[Records for the exercise — start]

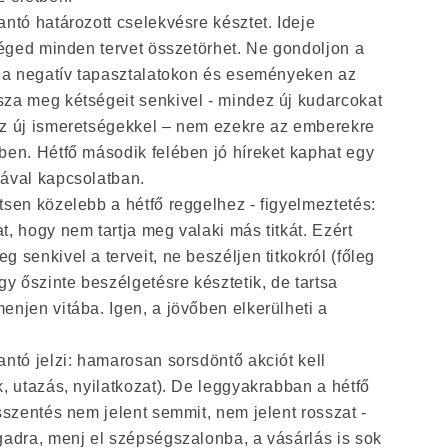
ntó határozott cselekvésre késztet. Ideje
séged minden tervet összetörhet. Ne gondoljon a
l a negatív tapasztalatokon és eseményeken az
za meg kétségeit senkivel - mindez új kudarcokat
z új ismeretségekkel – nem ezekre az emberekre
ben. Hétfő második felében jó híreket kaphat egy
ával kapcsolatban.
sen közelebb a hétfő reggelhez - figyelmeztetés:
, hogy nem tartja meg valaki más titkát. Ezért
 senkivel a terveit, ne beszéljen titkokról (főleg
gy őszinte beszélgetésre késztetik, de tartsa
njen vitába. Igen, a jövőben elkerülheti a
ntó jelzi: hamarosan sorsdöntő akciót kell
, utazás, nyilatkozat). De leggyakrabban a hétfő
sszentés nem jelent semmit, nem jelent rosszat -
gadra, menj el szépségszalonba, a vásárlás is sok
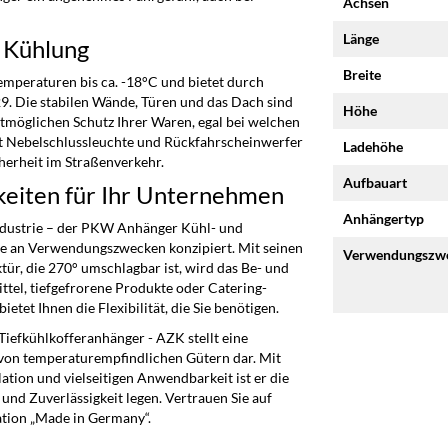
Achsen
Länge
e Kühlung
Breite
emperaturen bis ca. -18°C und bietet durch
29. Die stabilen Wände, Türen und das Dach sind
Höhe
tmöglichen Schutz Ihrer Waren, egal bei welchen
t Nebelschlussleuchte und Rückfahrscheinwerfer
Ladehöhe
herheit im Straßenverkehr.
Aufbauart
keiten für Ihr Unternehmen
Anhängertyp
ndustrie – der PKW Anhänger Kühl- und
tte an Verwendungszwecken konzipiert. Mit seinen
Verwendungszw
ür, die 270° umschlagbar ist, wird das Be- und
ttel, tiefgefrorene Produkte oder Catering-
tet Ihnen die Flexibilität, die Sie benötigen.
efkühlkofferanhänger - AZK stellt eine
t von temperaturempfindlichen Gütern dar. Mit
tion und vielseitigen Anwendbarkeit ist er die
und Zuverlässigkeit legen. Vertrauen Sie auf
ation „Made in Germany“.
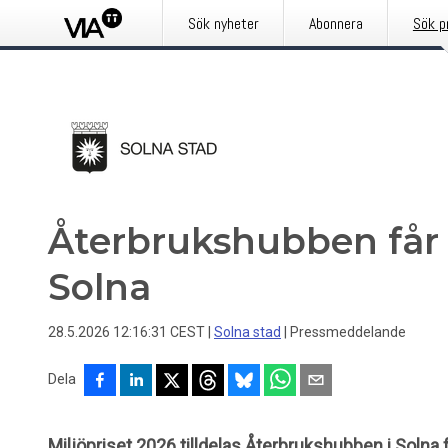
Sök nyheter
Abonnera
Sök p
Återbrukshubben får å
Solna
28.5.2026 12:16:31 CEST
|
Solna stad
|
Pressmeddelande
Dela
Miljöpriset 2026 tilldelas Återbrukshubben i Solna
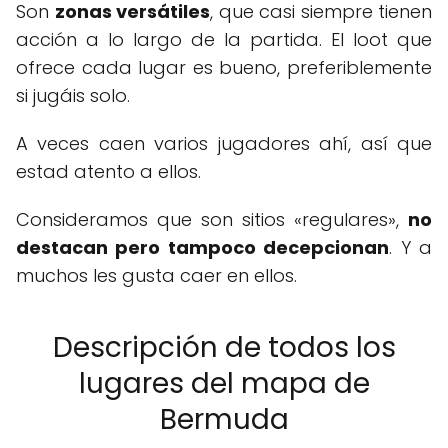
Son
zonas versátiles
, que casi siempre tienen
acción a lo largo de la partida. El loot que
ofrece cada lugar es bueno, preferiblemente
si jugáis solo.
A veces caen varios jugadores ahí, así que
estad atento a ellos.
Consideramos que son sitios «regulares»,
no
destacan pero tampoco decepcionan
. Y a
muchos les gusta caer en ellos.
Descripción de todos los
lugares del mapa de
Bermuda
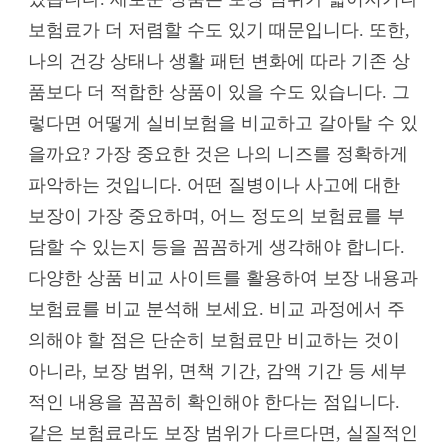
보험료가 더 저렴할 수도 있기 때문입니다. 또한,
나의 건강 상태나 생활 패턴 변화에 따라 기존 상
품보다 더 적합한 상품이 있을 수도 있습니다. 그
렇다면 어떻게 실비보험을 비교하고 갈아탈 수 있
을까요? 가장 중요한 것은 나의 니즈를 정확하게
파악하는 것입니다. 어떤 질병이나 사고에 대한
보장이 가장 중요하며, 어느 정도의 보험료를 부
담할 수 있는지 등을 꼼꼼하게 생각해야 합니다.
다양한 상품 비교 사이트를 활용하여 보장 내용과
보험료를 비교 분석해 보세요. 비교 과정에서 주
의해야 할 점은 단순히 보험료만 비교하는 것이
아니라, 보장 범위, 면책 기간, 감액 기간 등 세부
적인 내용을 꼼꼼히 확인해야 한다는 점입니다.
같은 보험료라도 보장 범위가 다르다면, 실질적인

[Records for the exercise — finish]
[Records for the exercise — start]

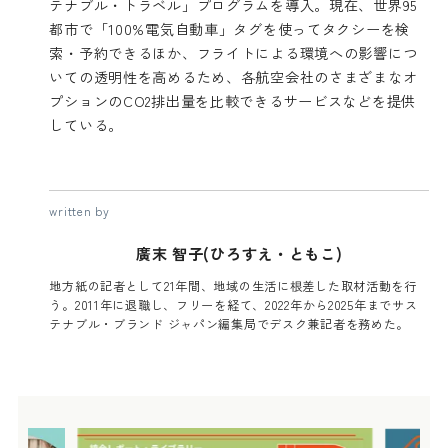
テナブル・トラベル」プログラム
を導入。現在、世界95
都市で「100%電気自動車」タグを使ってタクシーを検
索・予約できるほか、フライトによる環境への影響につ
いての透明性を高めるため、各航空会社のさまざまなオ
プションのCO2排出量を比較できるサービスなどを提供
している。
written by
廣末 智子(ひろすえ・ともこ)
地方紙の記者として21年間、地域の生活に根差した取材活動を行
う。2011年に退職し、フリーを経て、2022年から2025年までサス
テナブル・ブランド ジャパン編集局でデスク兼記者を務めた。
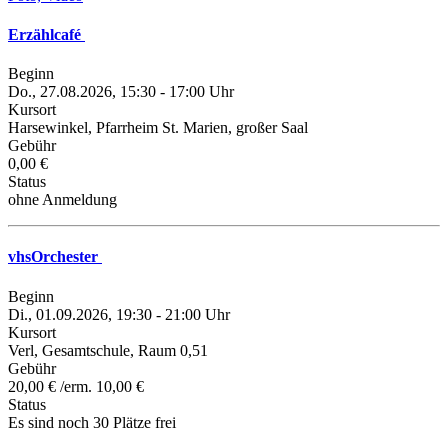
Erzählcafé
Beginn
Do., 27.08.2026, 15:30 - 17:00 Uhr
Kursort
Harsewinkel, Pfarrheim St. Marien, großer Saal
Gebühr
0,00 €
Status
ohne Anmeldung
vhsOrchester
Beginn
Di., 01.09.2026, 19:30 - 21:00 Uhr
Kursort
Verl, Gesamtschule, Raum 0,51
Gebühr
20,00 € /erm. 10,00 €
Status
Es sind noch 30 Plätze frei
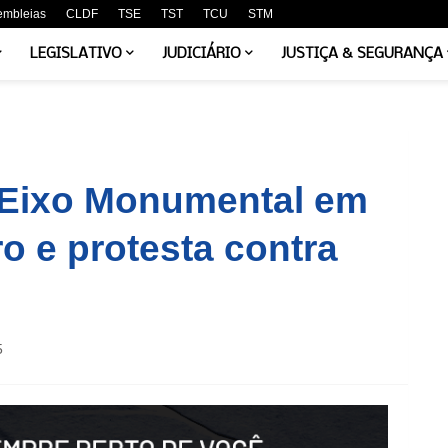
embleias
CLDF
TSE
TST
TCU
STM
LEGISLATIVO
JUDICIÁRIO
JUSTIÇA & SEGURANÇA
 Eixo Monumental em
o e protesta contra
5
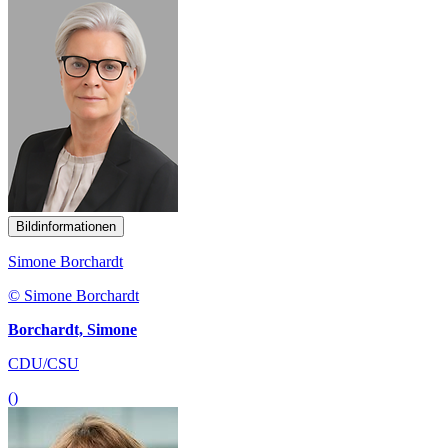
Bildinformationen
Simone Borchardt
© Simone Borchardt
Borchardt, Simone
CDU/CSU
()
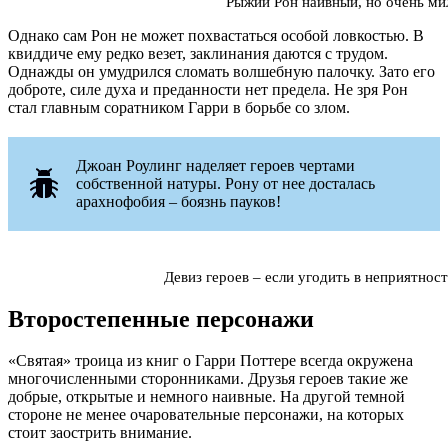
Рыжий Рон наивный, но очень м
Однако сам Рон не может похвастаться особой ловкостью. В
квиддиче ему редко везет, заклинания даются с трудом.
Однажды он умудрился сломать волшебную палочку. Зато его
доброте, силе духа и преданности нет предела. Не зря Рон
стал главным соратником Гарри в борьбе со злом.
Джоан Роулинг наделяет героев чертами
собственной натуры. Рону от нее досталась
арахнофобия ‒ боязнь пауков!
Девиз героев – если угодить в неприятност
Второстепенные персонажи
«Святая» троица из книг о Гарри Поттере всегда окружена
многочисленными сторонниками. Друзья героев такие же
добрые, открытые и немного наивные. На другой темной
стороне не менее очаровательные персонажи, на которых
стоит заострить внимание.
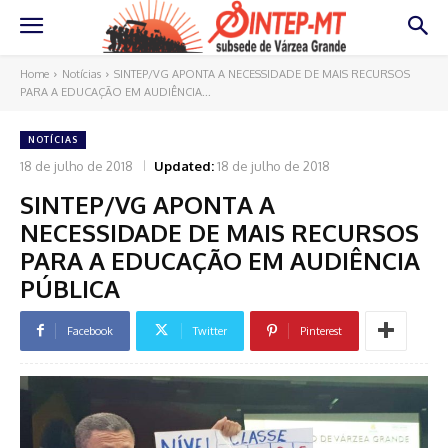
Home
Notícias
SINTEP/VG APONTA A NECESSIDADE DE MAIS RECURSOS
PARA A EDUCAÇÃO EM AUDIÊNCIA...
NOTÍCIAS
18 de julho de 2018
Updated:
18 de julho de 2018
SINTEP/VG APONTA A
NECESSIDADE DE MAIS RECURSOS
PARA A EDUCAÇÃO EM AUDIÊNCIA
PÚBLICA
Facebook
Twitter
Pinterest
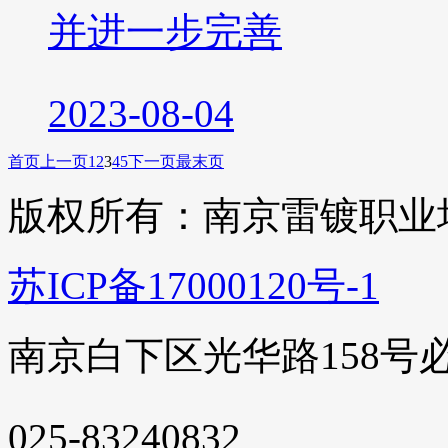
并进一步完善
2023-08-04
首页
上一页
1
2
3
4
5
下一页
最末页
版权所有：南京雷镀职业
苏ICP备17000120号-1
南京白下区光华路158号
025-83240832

[Records for the exercise — finish]

- **Requirement**
Count how many lines above carry the word "RECURSOS". Only the number is required.

- **Exercise response**
2